Published Thursday, December 22, 2011

A string of bombs ripped through Baghdad on Thursday, killing at least 57 people as Iraq falls deeper in a political crisis that threatens the country's fragile government.

The attacks began with the murder of a five-member family in the restive Diyala province, before coordinated blasts struck across the capital.

The bombs hit the Alawi, Bab al-Muatham, and Karrada districts of central Baghdad, the Adhamiyah, Shuala and Shaab neighborhoods in the north, Jadriyah in the east, Ghazaliyah in the west and Al-Amil and Dura in the south, officials said.

A wave of attacks in Baghdad Thursday killed 57 people as Iraq faced a political crisis, with its vice president accused of running death squads and the premier warning he could break off power-sharing.

The apparently coordinated blasts and the murder of a family-of-five in Diyala province were the first major sign of violence in a row that has threatened Iraq's fragile political truce and heightened sectarian tensions just days after US forces completed their withdrawal.

The Baghdad attacks, the deadliest in more than four months, largely coincided with the morning rush hour, and security forces cordoned off bomb sites, AFP correspondents and officials said.

Health ministry spokesman Ziad Tariq put the toll at 57 dead and 176 wounded in 10 attacks. An interior ministry official, speaking on condition of anonymity, said 63 people were killed and 185 wounded.

Iraqi helicopters could be heard hovering overhead at many of the blast sites and emergency response vehicles rushed to the scene of attacks, while tightened security at checkpoints worsened Baghdad's already choking traffic.

"They didn't target any vital institutions or security positions," Baghdad security spokesman Major General Qassim Atta said. "They targeted children's schools, day workers, the anti-corruption agency."

Atta, who said there had been a dozen attacks across the city, said it was "too early to say" who was behind the violence.

A family of five -- parents, their two daughters, and a son -- were gunned down by insurgents in a suburb of the Diyala provincial capital Baquba, north of the capital, early on Thursday, medical and security officials said.

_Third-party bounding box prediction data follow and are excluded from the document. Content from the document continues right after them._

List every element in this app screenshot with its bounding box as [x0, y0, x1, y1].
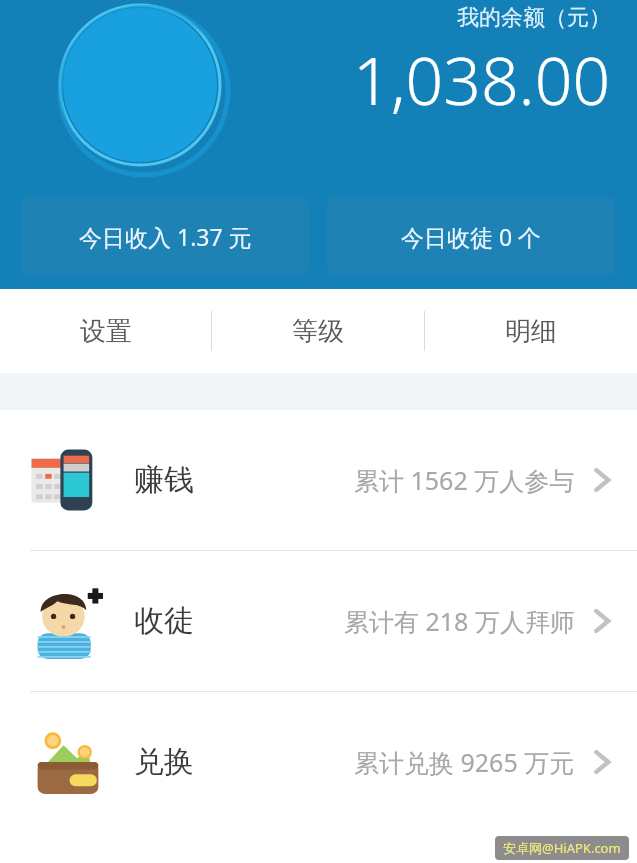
staticText: 安卓网@HiAPK.com — [503, 839, 621, 857]
staticText: 累计兑换 9265 万元 — [354, 745, 575, 779]
button[interactable]: 明细 — [425, 289, 637, 373]
button[interactable]: 今日收徒 0 个 — [327, 197, 615, 275]
staticText: 设置 — [80, 315, 132, 348]
staticText: 等级 — [292, 315, 344, 348]
other: Open 收徒 — [589, 608, 615, 634]
button[interactable]: 收徒 — [0, 551, 637, 691]
button[interactable]: 兑换 — [0, 692, 637, 832]
button[interactable]: 赚钱 — [0, 410, 637, 550]
button[interactable]: 今日收入 1.37 元 — [22, 197, 309, 275]
button[interactable]: 我的余额（元） — [22, 4, 615, 176]
staticText: 今日收入 1.37 元 — [79, 221, 252, 252]
staticText: 赚钱 — [134, 461, 194, 499]
staticText: 我的余额（元） — [457, 4, 611, 32]
other: Open 赚钱 — [589, 467, 615, 493]
staticText: 收徒 — [134, 602, 194, 640]
other: Open 兑换 — [589, 749, 615, 775]
staticText: 今日收徒 0 个 — [401, 221, 542, 252]
staticText: 明细 — [505, 315, 557, 348]
staticText: 1,038.00 — [353, 34, 611, 124]
staticText: 累计 1562 万人参与 — [354, 463, 575, 497]
staticText: 兑换 — [134, 743, 194, 781]
button[interactable]: 等级 — [212, 289, 424, 373]
staticText: 累计有 218 万人拜师 — [344, 604, 575, 638]
button[interactable]: 设置 — [0, 289, 211, 373]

The father and son were both members of the anti-Qaeda Sunni tribal militia known as the Sahwa which sided with the US military from late-2006, helping turn the tide of the insurgency.

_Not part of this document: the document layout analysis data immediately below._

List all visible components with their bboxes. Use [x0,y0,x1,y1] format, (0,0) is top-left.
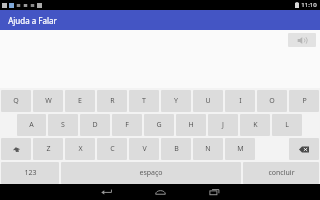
button[interactable]: J [208,114,238,136]
staticText: V [142,144,147,154]
staticText: U [205,96,211,106]
staticText: 123 [24,168,37,178]
staticText: T [142,96,146,106]
staticText: D [92,120,98,130]
staticText: O [269,96,275,106]
staticText: H [188,120,194,130]
button[interactable]: N [193,138,223,160]
button[interactable]: L [272,114,302,136]
staticText: S [61,120,65,130]
staticText: X [78,144,83,154]
button[interactable]: F [112,114,142,136]
button[interactable]: R [97,90,127,112]
button[interactable]: D [80,114,110,136]
button[interactable]: S [48,114,78,136]
button[interactable]: K [240,114,270,136]
staticText: concluir [268,168,295,178]
button[interactable]: Falar [288,33,316,47]
button[interactable]: espaço [61,162,241,184]
button[interactable]: Q [1,90,31,112]
staticText: K [253,120,258,130]
button[interactable]: M [225,138,255,160]
button[interactable]: H [176,114,206,136]
staticText: A [29,120,34,130]
button[interactable]: V [129,138,159,160]
button[interactable]: Home [140,184,180,200]
button[interactable]: B [161,138,191,160]
button[interactable]: C [97,138,127,160]
button[interactable]: Y [161,90,191,112]
staticText: M [237,144,244,154]
staticText: B [174,144,179,154]
staticText: Z [46,144,51,154]
staticText: N [205,144,211,154]
button[interactable]: P [289,90,319,112]
staticText: J [222,120,224,130]
button[interactable]: O [257,90,287,112]
button[interactable]: Backspace [289,138,319,160]
button[interactable]: E [65,90,95,112]
staticText: Y [174,96,178,106]
staticText: espaço [139,168,163,178]
button[interactable]: Recents [194,184,234,200]
button[interactable]: I [225,90,255,112]
staticText: F [125,120,129,130]
button[interactable]: A [17,114,46,136]
button[interactable]: G [144,114,174,136]
staticText: W [45,96,52,106]
staticText: Ajuda a Falar [8,15,57,26]
button[interactable]: U [193,90,223,112]
button[interactable]: Back [86,184,126,200]
button[interactable]: T [129,90,159,112]
staticText: P [302,96,307,106]
button[interactable]: 123 [1,162,59,184]
button[interactable]: W [33,90,63,112]
button[interactable]: Shift [1,138,31,160]
staticText: G [156,120,162,130]
button[interactable]: X [65,138,95,160]
staticText: E [78,96,82,106]
staticText: L [285,120,289,130]
staticText: 11:10 [301,1,317,9]
staticText: R [110,96,115,106]
staticText: C [110,144,115,154]
staticText: Q [13,96,19,106]
button[interactable]: Z [33,138,63,160]
staticText: I [239,96,242,106]
button[interactable]: concluir [243,162,319,184]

Thursday's violence was the worst since August 15, when 74 people were killed and more than 200 wounded in a series of attacks across 17 Iraqi cities.

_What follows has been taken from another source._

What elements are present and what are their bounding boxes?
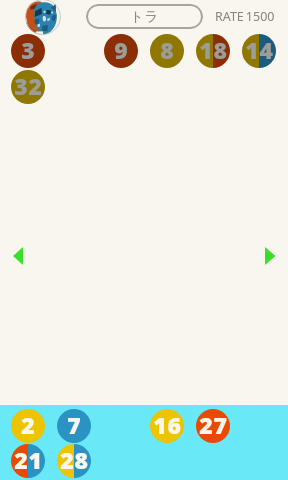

The violence comes as political turmoil threatens to tear Iraq's fragile government apart, only days after final US troops withdrew after nine years of occupation.

Iraqi authorities issued an arrest warrant earlier in the week for Vice President Tariq al-Hashemi of the Sunni-backed Iraqiya bloc in a deepening row with Prime Minister Nouri al-Maliki.

Al-Hashemi faces terror charges and is accused of running death squads, a charge he vehemently denies.

His Iraqiya bloc has suspended its participation in cabinet, while al-Maliki called for the sacking of al-Hashemi's deputy Saleh al-Mutlaq after he described the Shia-led government as a "dictatorship."

The Vice President is currently out of Baghdad's reach in the Iraqi Kurdish capital of Arbil. Al-Maliki has urged Kurdish authorities to hand al-Hashemi over to Iraqi authorities, pledging a fair trial.

Sources within al-Maliki's camp allege al-Hashemi was behind last month's bombing of the parliament building and the assassination attempt on the premier's life.

Political instability threatens to plunge Iraq into renewed sectarian conflict as violent attacks on civilians escalate.